Let’s just talk about this right up front: the game counts are going to be a little wacky this week. Technically, because yesterday’s game was an exhibition and thus didn’t count in the overall spring stats for whomever actually played. And today was the first officially spring game, but it was at the Pirates’ Spring HQ in Bradenton (about an hour south of Tampa) and so an away game. Their first official home game is tomorrow against the Pirates in Tampa. Don’t worry, after tomorrow, this count gets easier. (At least, I hope so!)
Like much of the Tampa area, Bradenton was overcast with threats of rain all day, but on the field, some of those new guys got their first taste of Yankee game time in today’s comeback loss to the Pirates. Jacoby Ellsbury drew a 7-pitch walk to start the game, eventually scoring on Brian McCann’s single. Ramon Flores then singled home Yangervis Solarte to put the Yankees up 2-0 in the 1st inning. In the next inning, with Ellsbury on base with yet another walk, Solarte hits a 2-run homer to put the Yankees up 4-0.
Ivan Nova got through 1.1 innings and struggled to find his command a bit, but that seemed to be a common thing for both teams today. With runners at the corners, Billings came on for Nova to get those next two outs, but not before a single and a fielding error (by the offensive rising star Solarte) allowed 2 Pirates’ runs. Billings went on to pitch the 3rd, and Dellin Betances the 4th and 5th, who turned out a fairly uneventful and solid 2 innings.
Chase Whitley’s relatively short 6th inning was deceptively easy compared to his 7th inning attempt that earned him the blown save and loss due to a no-out 3-run home run to tie up the game 5-5. (The Yankees scored on a 7th inning 2-out double.) So it’s Preston Claiborne’s turn to see what he could do to shut down the Pirates’ rally. With a walk leftover from Whitley’s blown save, it was 2 singles and a fielding error that allowed another Pirate run to score and ultimately handed them the game. Cabral pitched the 8th inning keeping the “Bucs” at bay. (Sorry, I really don’t get tired of sea metaphors for sea-related-named teams; and having grown up in Tampa, it’s still weird for me to call baseball players that, but I’m learning.) The Yankees’ bats never really came through in those later innings for a last-minute rally on their part.

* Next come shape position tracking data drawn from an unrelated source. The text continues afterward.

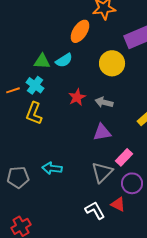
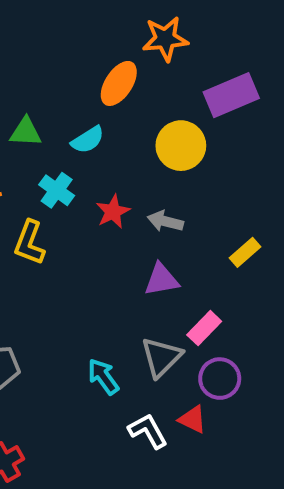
green triangle: (42, 61) -> (26, 132), moved
cyan cross: (35, 85) -> (57, 190), moved
cyan arrow: (52, 168) -> (103, 377), moved, turned 48

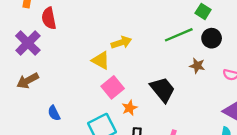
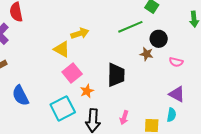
black circle: (212, 38) -> (159, 39), moved
black trapezoid: (163, 90) -> (116, 75), turned 40
blue semicircle: (54, 113) -> (20, 96), size x1.5

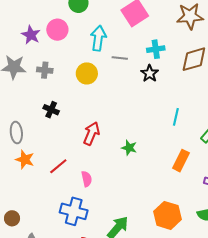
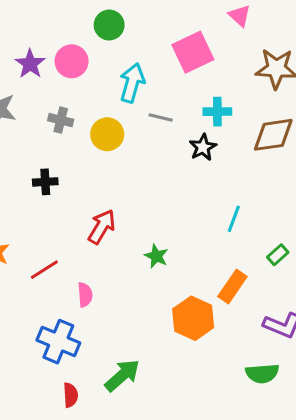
gray cross: (45, 70) -> (61, 120), moved
black cross: (51, 110) -> (45, 182), turned -35
orange hexagon: (168, 215) -> (193, 318), moved

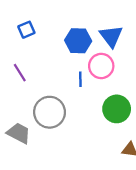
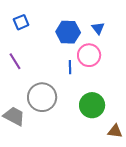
blue triangle: (111, 36) -> (98, 28), size x0.6
green circle: (117, 109) -> (92, 105), moved

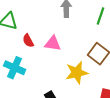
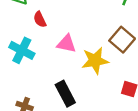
pink triangle: (53, 43) -> (66, 44), moved

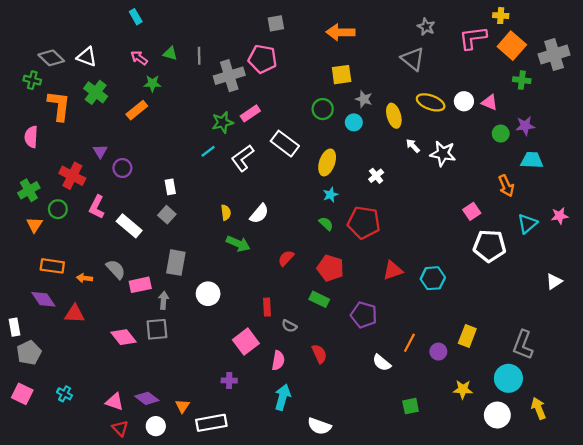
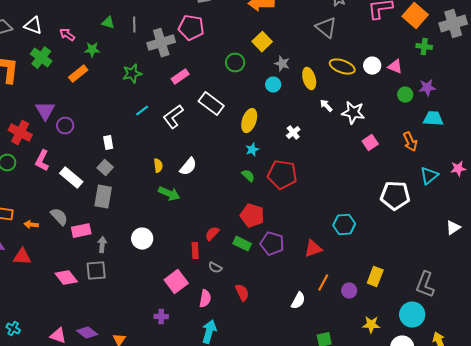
pink arrow: (139, 58) -> (67, 35), moved
yellow square: (342, 75) -> (262, 42), turned -36
green circle: (323, 109) -> (235, 63), moved
green star: (223, 122) -> (132, 74), moved
purple triangle: (100, 151) -> (45, 111), size x1.5
pink square: (472, 211) -> (370, 143), moved
red semicircle: (286, 258) -> (212, 234), moved
gray rectangle: (176, 263) -> (103, 197), moved
red triangle: (393, 270) -> (313, 249), moved
purple pentagon: (364, 315) -> (272, 244), moved
white semicircle: (382, 363) -> (298, 301), turned -102

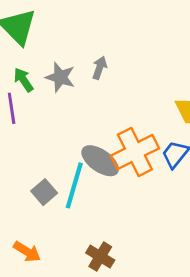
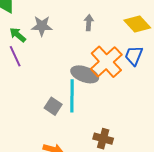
gray arrow: (100, 68) -> (89, 23), moved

So it’s a Game 1 (or 2) loss. Disappointing, but understandable. The Pirates were a really good team last year, and I don’t see why this year should be any different.
Someone asked me to make some October predictions this week. I felt woefully unprepared to make such near-grandiose sweeping guesses, stabs in the dark, really. And at that point, I hadn’t seen the Yankees play yet so I didn’t know if they would even be a contender at all. Don’t get me wrong. I always want October baseball in the Bronx, and I always want a World Championship for the Yankees. But I’m a realist, and I get that there are some years that October baseball is going to be a long-shot, and some years it’s still a possibility.
But the big problem with pre-season (even pre-Spring) predictions is just how off they usually are. I mean, it’s one thing to get to July and make some educated guesses because you’ve seen how this year’s team actually functions and if they even have a chance at something. And as unpredictable as baseball can be, you just never know where the dark horse is going to appear and do something dynamic (2012’s Giants or 2013’s Athletics), and which highly anticipated rosters just fizzle (2012’s Red Sox or 2013’s Blue Jays). So while I may have some idea of where I might cast my assumptions by Opening Day, I’ll stick to my philosophy on here and just leave you all guessing and opining your own choices, and we’ll see what happens in September.
You just never know… it’s baseball, after all!